*** Opening of Exercise input ***

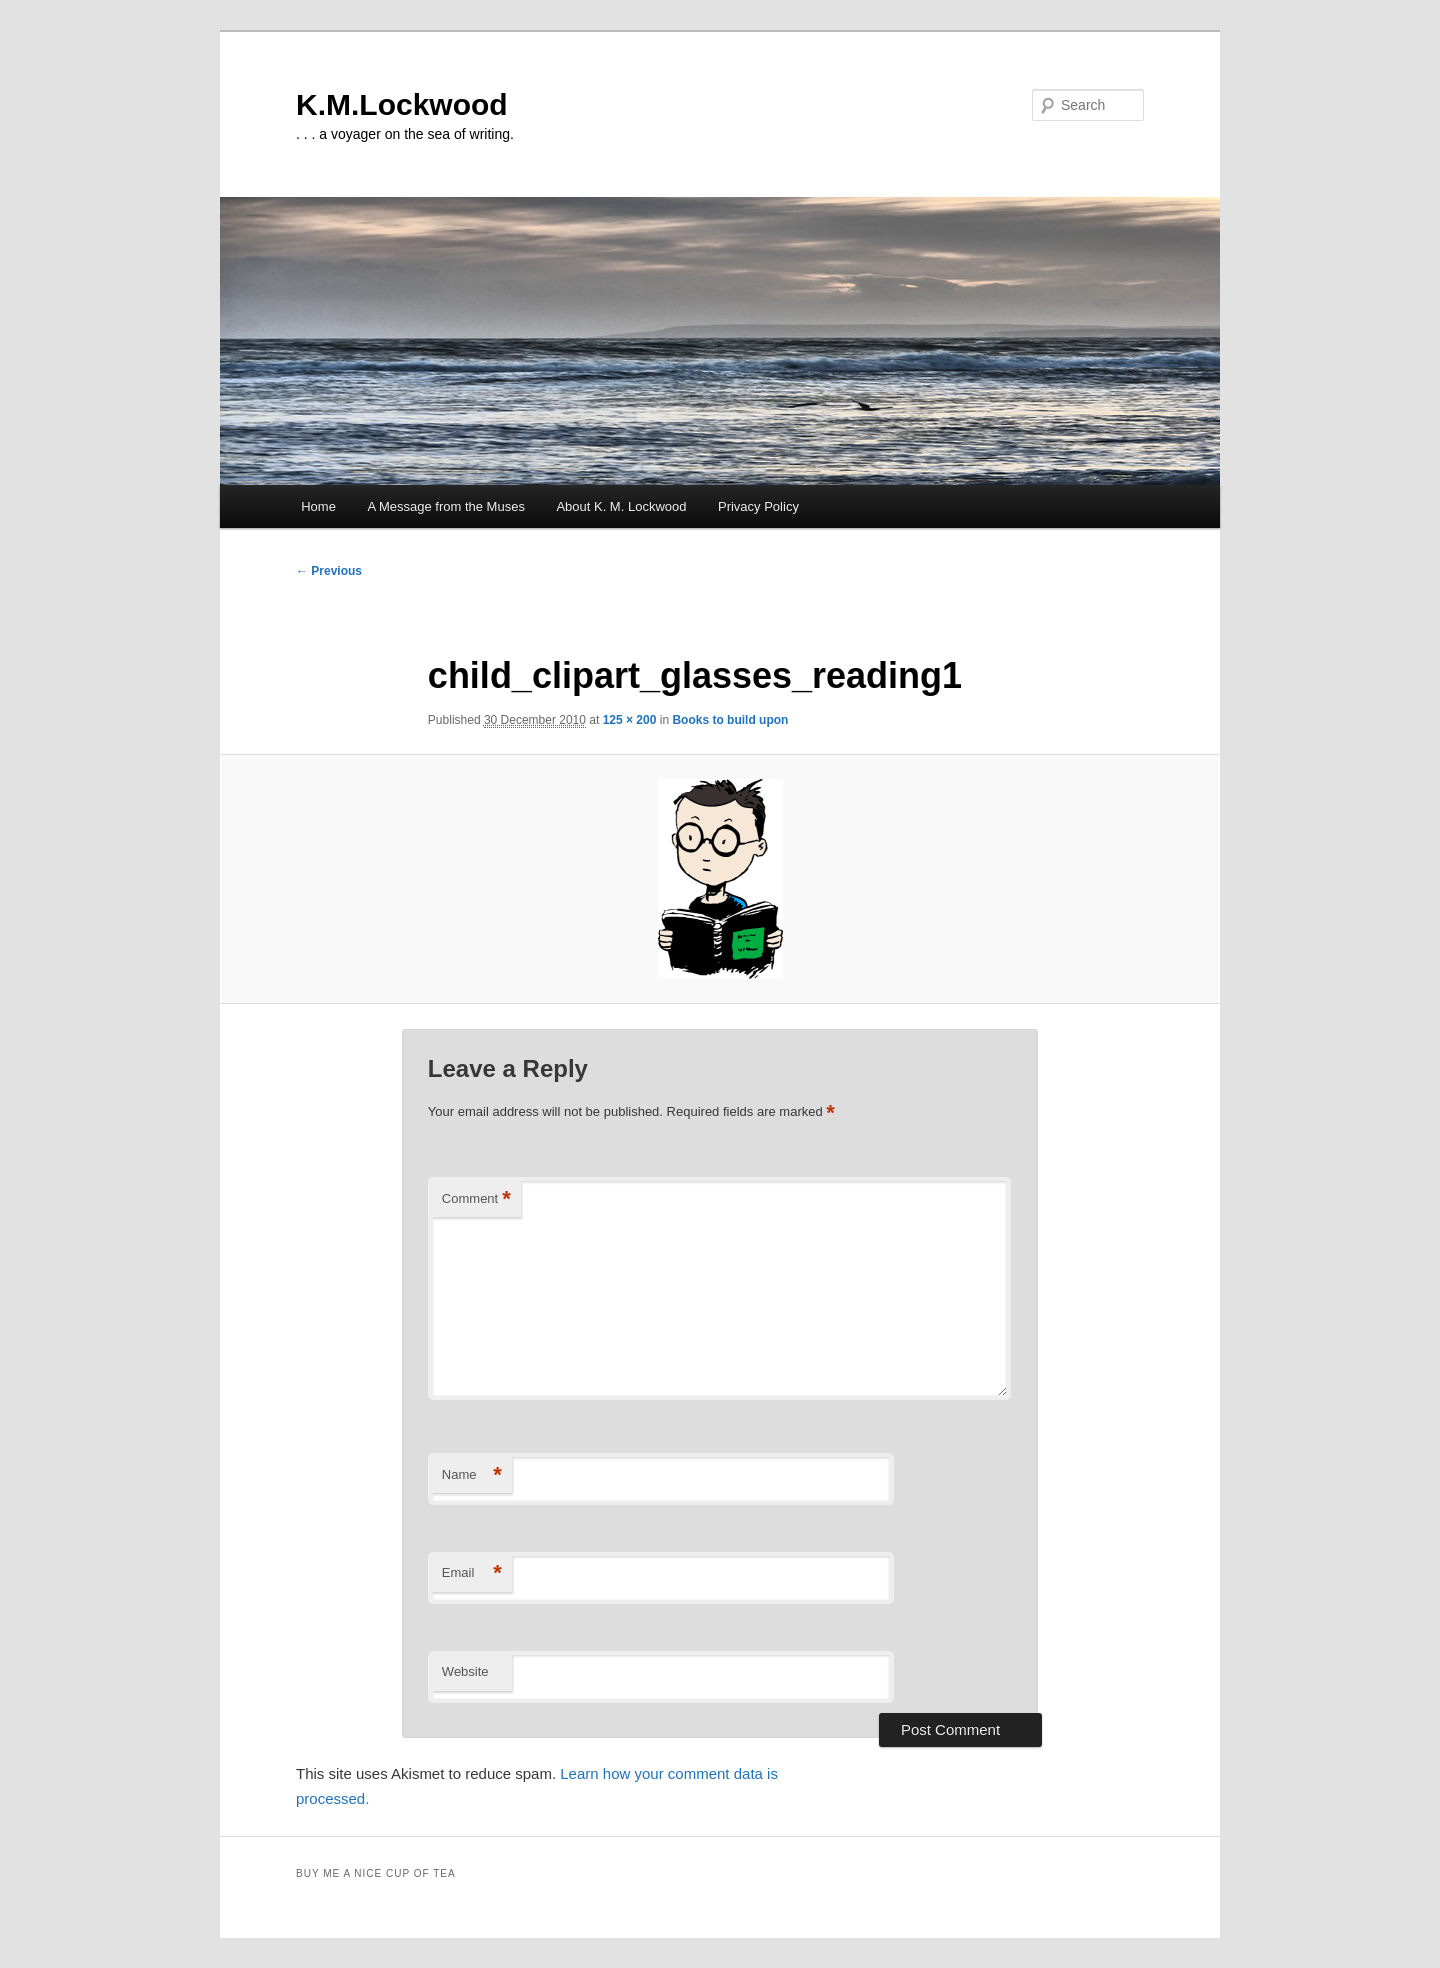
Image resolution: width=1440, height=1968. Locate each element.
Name (472, 1475)
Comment (476, 1199)
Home (318, 506)
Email (472, 1573)
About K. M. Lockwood (621, 506)
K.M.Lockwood (402, 104)
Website (465, 1671)
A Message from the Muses (446, 506)
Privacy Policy (758, 506)
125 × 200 (630, 720)
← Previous (329, 571)
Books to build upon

*** Close of Exercise input ***

→ **Work order**
Your copy of the material above should be exact and free of pictures.

→ **Response to the exercise**
Image resolution: width=1440, height=1968. Locate each element.
Name (472, 1475)
Comment (476, 1199)
Home (318, 506)
Email (472, 1573)
About K. M. Lockwood (621, 506)
K.M.Lockwood (402, 104)
Website (465, 1671)
A Message from the Muses (446, 506)
Privacy Policy (758, 506)
125 × 200 (630, 720)
← Previous (329, 571)
Books to build upon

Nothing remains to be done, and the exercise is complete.